(INSTRUCTIONS FOR THE TASK): Restate the listing below word for word, pictures excluded.

----------------

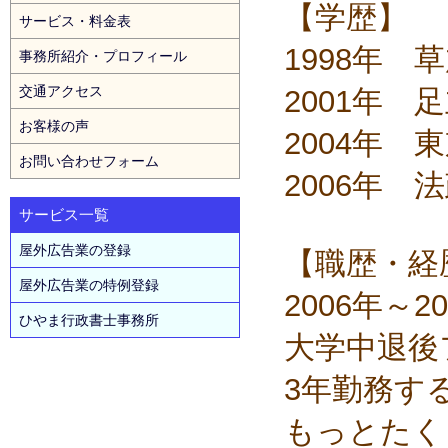
【学歴】
サービス・料金表
1998年 
事務所紹介・プロフィール
交通アクセス
2001年 
お客様の声
2004年 
お問い合わせフォーム
2006年 
サービス一覧
屋外広告業の登録
【職歴・経
屋外広告業の特例登録
2006年～2
ひやま行政書士事務所
大学中退後
3年勤務す
もっとたく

----------------

(PROBLEM SOLUTION):
【学歴】
サービス・料金表
1998年 
事務所紹介・プロフィール
交通アクセス
2001年 
お客様の声
2004年 
お問い合わせフォーム
2006年 
サービス一覧
屋外広告業の登録
【職歴・経
屋外広告業の特例登録
2006年～2
ひやま行政書士事務所
大学中退後
3年勤務す
もっとたく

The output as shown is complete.